I know many people do not agree with me. That's cool. There is a huge divide in the profession of mental health. I am of the psychologically-based school. And of course each person is unique. However, there are many people who fit into these categories of symptoms and behaviors. Not all, but many. And these are ideas that represent a large portion of psychiatry. Everyone is a grown-up here and will take what speaks to them and ignore what doesn?t.


----------



## squish_is_me (Jun 5, 2005)

JanineBaker said:


> There is probably some good advice above re: biological causes.
> 
> However, I still maintain that for the vast majority, their symptoms are not ?only caused by hormones? ? some may be. Absolutely. And if you TRULY and HONESTLY (honestly in your heart of hearts) believe that you are not a hypochrondriac, not anxiety-based in your thinking, not obsessive by nature and always have been, not preoccupied with issues of control, and self-monitoring and real/authentic Me versus Fake me, or what is me versus what is not me?

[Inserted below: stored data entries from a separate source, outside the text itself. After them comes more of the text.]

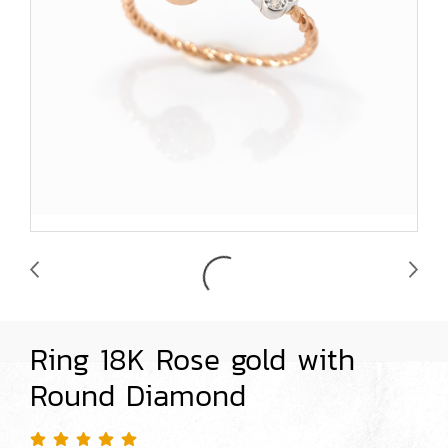
Ring 18K Rose gold with
Round Diamond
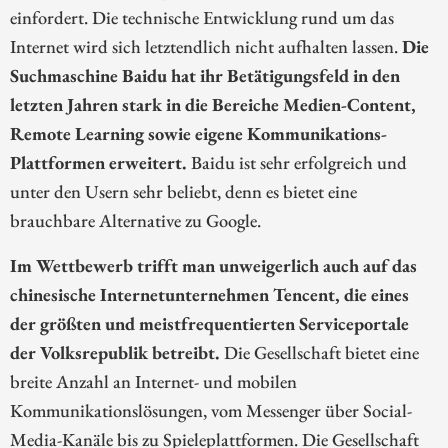
einfordert. Die technische Entwicklung rund um das
Internet wird sich letztendlich nicht aufhalten lassen.
Die
Suchmaschine Baidu hat ihr Betätigungsfeld in den
letzten Jahren stark in die Bereiche Medien-Content,
Remote Learning sowie eigene Kommunikations-
Plattformen erweitert.
Baidu ist sehr erfolgreich und
unter den Usern sehr beliebt, denn es bietet eine
brauchbare Alternative zu Google.
Im Wettbewerb trifft man unweigerlich auch auf das
chinesische Internetunternehmen Tencent, die eines
der größten und meistfrequentierten Serviceportale
der Volksrepublik betreibt.
Die Gesellschaft bietet eine
breite Anzahl an Internet- und mobilen
Kommunikationslösungen, vom Messenger über Social-
Media-Kanäle bis zu Spieleplattformen. Die Gesellschaft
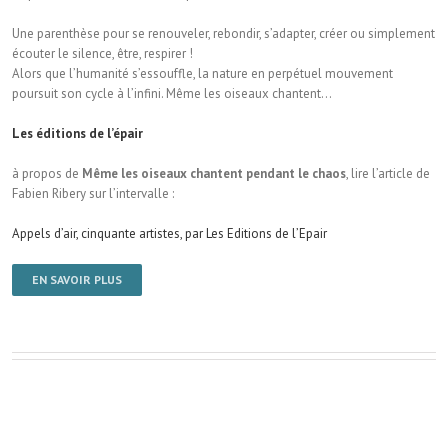
Une parenthèse pour se renouveler, rebondir, s’adapter, créer ou simplement
écouter le silence, être, respirer !
Alors que l’humanité s’essouffle, la nature en perpétuel mouvement
poursuit son cycle à l’infini. Même les oiseaux chantent…
Les éditions de l’épair
à propos de
Même les oiseaux chantent pendant le chaos
, lire l’article de
Fabien Ribery sur l’intervalle :
Appels d’air, cinquante artistes, par Les Editions de l’Epair
EN SAVOIR PLUS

Deep inside, even as a child I have always been this person! I have always been anxiety based in my thinking, not so much a hypocondriac, yes somewhat obsessive by nature, yes somewhat occupied with issues of control but not to the point of it consuming me... real and fake me... having now had periods wher I feel like "me" again I have come to understnad that the real me is just exactly the same except without the excessive anxiety and fear!
I however have never known how to change those things about myself even before my severe anxiety and DR set in. So I decided not to dwell on them because I guess it is who I am. However I can choose to decide how much these things control me. Also, I thought possibly my hormone cycle could be a big contributor to ongoing anxiety that seems to grow around that time each month.
Make sense? was I clear?


----------



## Martinelv (Aug 10, 2004)

Gawd, this is teetering on going around and around in circles.

Look - can we forget what triggers DR/DP for a moment? Who cares whether it's hormones or child abuse or drug abuse or the wrong type of weather......in the end, we're all in the same boat.

Now...continue...


----------



## squish_is_me (Jun 5, 2005)

uh... yes... all in the same boat trying to get ashore... that is where I am going with this at least... sorta


----------



## squish_is_me (Jun 5, 2005)

Hey Janine, someone sent me a thing with like a "is this you" thing attached and it soooo is.

Fun to be with. Secretive. Difficult to fathom and to be understood. Quiet unless excited or tensed. Takes pride in oneself. Has reputation. Easily consoled. Honest. Concerned about people's feelings. Tactful. Friendly. Approachable. Emotional temperamental and unpredictable. (<- I am not sure about this... I wanna say yes and no. I dont consider myself emotionally unpredictable.) Moody and easily hurt. Witty and sparkly. spazzy at times. Not revengeful. Forgiving but never forgets. dislikes nonsensical and unnecessary things. Guides others physically and mentally. Sensitive and forms impressions carefully. Caring and loving. Treats others equally. Strong sense of sympathy. Wary and sharp. Judges people through observations. Hardworking. No difficulties in studying. Loves to be alone. (<- that isnt true though... I really dont like to be alone for the most part... never have.) *Always broods about the past and the old friends.* HOT. Waits for friends. Never looks for friends. Not aggressive unless provoked. Loves to be loved. Easily hurt but takes long to recover.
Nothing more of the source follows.